### What to work on
Check each line of the entries for "spam" and report the ones that have it.
*** Opening of Data for this exercise ***
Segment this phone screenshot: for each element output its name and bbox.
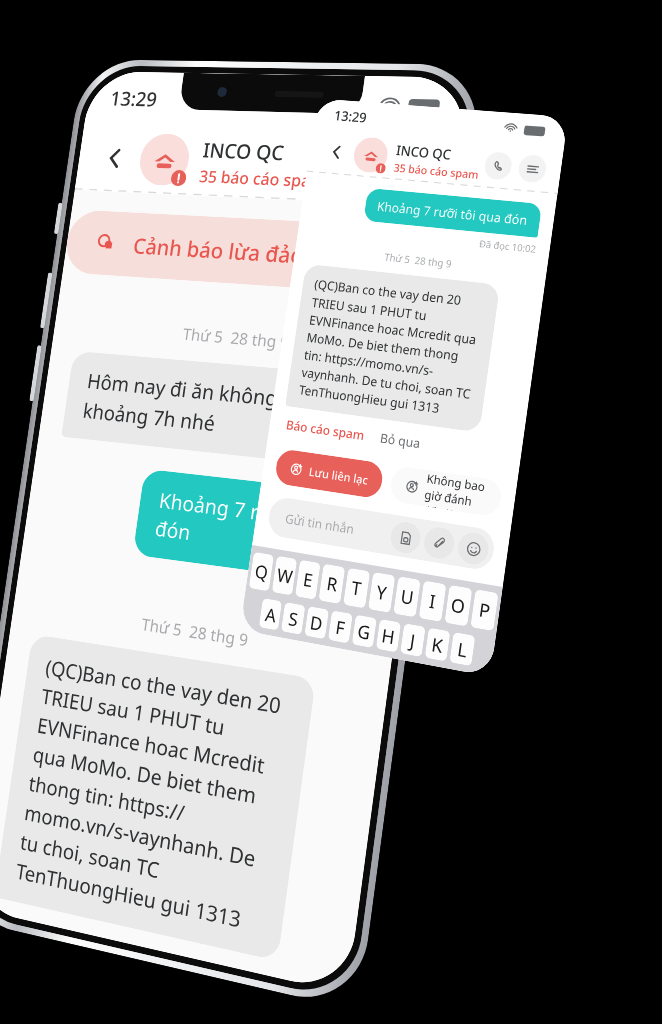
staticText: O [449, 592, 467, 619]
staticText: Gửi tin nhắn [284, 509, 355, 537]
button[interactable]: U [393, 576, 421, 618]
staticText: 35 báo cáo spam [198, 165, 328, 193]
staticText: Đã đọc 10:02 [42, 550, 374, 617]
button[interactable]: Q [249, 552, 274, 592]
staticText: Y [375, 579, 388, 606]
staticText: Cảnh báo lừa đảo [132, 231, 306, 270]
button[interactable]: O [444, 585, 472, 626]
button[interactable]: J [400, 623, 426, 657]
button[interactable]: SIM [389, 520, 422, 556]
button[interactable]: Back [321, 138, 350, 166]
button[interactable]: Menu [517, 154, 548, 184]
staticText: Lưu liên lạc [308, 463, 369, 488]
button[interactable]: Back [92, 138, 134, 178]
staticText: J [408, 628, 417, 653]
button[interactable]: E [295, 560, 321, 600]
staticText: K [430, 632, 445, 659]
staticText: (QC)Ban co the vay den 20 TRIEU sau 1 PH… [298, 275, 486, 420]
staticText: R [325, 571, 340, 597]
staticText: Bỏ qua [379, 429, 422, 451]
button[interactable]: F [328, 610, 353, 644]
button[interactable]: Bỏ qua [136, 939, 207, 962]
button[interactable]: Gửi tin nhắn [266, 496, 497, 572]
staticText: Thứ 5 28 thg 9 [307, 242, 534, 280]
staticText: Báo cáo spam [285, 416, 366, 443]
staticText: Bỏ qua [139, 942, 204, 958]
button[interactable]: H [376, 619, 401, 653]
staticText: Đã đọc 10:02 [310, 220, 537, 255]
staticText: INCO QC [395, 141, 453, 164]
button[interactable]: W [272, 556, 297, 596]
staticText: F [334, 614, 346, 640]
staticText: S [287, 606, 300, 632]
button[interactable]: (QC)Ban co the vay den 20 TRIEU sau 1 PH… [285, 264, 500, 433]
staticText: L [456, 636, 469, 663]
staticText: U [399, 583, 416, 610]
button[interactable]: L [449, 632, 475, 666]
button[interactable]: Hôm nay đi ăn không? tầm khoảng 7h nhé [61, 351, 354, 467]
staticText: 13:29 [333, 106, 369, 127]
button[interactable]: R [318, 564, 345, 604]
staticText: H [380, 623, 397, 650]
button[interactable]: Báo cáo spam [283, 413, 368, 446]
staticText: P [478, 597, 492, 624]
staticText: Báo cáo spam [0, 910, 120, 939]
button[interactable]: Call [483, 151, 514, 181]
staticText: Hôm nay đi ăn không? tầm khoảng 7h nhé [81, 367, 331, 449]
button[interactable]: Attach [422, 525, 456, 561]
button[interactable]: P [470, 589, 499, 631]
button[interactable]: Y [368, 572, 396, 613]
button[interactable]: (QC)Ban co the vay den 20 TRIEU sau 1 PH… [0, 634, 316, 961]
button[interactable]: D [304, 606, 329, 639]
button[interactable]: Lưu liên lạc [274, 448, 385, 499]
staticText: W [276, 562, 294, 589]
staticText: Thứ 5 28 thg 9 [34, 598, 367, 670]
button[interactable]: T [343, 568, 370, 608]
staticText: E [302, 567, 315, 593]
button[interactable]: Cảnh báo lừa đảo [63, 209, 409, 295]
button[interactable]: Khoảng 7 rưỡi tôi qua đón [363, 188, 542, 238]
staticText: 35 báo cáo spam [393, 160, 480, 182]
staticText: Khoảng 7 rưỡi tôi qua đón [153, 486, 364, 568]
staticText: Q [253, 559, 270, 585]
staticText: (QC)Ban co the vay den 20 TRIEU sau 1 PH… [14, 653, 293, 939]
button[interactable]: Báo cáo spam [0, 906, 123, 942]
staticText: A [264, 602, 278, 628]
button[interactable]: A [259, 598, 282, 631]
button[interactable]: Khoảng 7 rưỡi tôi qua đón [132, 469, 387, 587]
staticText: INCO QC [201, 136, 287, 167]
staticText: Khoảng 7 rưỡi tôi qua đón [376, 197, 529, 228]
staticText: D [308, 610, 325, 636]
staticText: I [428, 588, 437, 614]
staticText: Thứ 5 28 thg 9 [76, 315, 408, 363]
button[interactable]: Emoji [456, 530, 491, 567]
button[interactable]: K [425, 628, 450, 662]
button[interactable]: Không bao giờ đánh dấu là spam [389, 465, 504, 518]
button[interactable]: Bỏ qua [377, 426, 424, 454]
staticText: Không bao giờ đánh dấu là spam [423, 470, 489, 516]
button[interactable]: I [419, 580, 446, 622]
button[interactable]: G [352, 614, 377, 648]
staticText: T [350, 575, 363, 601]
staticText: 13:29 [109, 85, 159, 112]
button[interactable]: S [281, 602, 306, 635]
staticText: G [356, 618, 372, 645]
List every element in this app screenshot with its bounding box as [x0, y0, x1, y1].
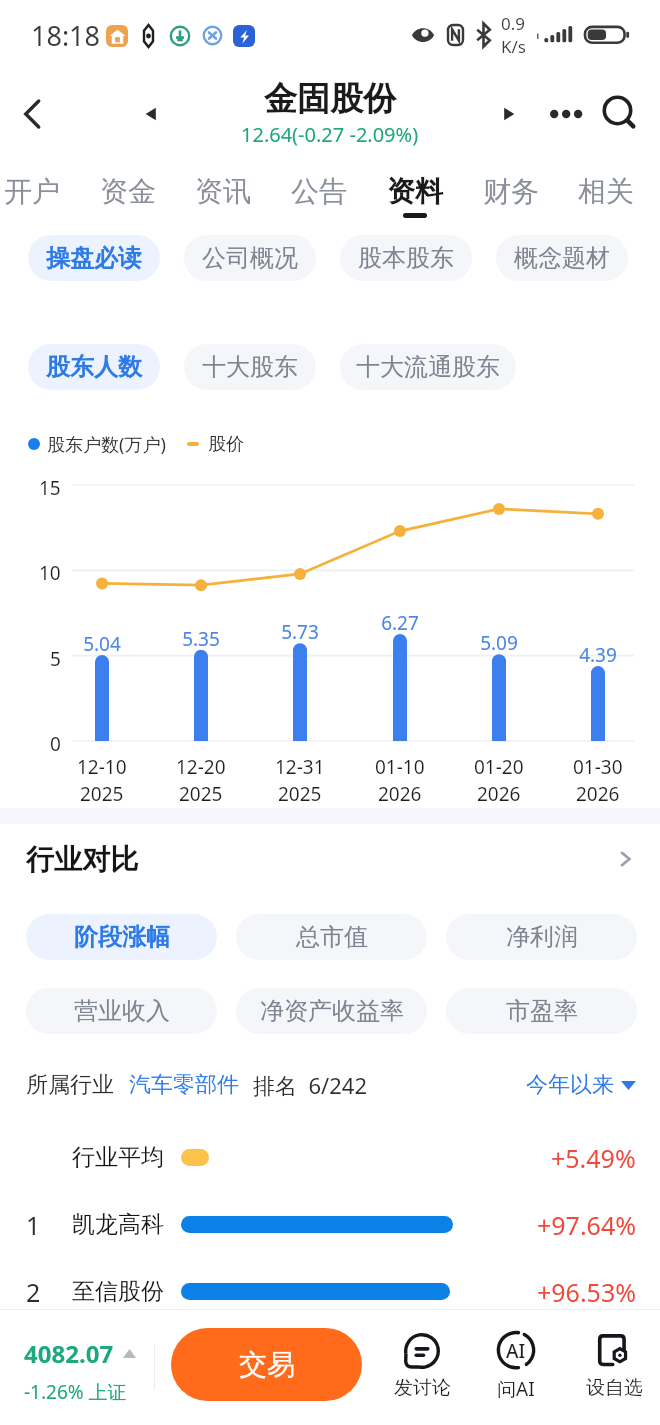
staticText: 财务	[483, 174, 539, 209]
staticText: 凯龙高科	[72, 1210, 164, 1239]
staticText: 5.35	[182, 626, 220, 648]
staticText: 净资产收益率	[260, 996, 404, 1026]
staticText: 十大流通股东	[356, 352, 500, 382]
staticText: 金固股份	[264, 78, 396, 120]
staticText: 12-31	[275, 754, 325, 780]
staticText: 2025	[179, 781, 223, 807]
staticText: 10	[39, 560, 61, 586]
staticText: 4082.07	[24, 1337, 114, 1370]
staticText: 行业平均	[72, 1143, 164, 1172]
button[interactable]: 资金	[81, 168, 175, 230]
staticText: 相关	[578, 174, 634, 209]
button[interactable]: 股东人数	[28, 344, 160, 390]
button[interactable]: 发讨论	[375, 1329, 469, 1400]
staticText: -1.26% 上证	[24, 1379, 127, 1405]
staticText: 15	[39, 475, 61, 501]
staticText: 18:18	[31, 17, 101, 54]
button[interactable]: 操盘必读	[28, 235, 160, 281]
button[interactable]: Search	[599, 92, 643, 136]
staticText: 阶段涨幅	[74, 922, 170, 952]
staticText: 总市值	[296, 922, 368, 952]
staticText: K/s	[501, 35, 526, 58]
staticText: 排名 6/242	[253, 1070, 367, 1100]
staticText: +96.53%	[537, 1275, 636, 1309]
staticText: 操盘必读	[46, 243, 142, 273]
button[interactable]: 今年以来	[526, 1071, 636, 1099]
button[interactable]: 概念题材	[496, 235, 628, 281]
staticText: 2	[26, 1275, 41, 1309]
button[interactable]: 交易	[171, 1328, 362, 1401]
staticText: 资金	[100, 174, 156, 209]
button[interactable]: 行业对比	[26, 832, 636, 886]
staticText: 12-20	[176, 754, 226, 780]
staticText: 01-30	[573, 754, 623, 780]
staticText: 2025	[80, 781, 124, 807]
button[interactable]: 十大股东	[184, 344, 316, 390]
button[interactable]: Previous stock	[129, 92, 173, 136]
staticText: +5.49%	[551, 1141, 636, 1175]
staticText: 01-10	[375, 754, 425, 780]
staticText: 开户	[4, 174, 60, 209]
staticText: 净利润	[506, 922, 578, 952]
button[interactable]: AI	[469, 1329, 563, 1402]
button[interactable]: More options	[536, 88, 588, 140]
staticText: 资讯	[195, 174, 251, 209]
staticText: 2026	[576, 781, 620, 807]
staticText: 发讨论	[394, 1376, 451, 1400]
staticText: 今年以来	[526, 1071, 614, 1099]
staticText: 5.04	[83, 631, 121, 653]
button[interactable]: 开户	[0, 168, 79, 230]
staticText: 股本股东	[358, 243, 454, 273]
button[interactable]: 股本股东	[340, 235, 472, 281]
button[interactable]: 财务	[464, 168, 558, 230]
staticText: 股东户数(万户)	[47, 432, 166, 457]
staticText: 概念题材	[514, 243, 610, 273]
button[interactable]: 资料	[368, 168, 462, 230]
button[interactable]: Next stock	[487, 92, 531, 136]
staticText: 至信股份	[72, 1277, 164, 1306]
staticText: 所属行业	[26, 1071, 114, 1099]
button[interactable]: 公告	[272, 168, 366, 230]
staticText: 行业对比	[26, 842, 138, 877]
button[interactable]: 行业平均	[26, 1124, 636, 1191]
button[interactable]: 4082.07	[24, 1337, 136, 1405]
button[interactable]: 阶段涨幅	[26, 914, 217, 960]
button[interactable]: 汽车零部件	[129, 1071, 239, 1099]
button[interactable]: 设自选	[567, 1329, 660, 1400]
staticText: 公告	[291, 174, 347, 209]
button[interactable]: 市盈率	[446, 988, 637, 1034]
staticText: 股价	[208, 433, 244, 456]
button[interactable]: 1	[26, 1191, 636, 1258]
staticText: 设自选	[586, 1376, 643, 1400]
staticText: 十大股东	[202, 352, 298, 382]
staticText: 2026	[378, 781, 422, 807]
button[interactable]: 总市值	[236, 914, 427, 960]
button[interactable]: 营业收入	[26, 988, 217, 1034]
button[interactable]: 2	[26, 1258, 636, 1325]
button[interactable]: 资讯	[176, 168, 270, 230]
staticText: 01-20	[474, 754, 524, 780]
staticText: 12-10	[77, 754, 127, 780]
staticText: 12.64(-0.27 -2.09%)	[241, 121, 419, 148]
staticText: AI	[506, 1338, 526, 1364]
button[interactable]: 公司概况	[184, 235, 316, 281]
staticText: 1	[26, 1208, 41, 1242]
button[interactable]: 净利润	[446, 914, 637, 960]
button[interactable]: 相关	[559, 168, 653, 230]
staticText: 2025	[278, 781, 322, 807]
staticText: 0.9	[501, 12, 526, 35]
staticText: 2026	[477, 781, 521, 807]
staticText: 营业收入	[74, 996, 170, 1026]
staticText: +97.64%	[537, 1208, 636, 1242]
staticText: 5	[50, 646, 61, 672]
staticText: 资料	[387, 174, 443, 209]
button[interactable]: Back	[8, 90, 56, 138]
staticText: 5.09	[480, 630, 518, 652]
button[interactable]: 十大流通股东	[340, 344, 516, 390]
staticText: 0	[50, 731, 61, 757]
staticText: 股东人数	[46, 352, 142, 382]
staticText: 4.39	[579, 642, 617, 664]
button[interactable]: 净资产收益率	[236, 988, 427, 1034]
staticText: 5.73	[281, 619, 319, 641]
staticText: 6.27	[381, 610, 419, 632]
*** Close of Data for this exercise ***
### Completed task
staticText: 35 báo cáo spam [198, 165, 328, 193]
staticText: Báo cáo spam [285, 416, 366, 443]
button[interactable]: Báo cáo spam [283, 413, 368, 446]
staticText: Báo cáo spam [0, 910, 120, 939]
staticText: 35 báo cáo spam [393, 160, 480, 182]
button[interactable]: Báo cáo spam [0, 906, 123, 942]
button[interactable]: Không bao giờ đánh dấu là spam [389, 465, 504, 518]
staticText: Không bao giờ đánh dấu là spam [423, 470, 489, 516]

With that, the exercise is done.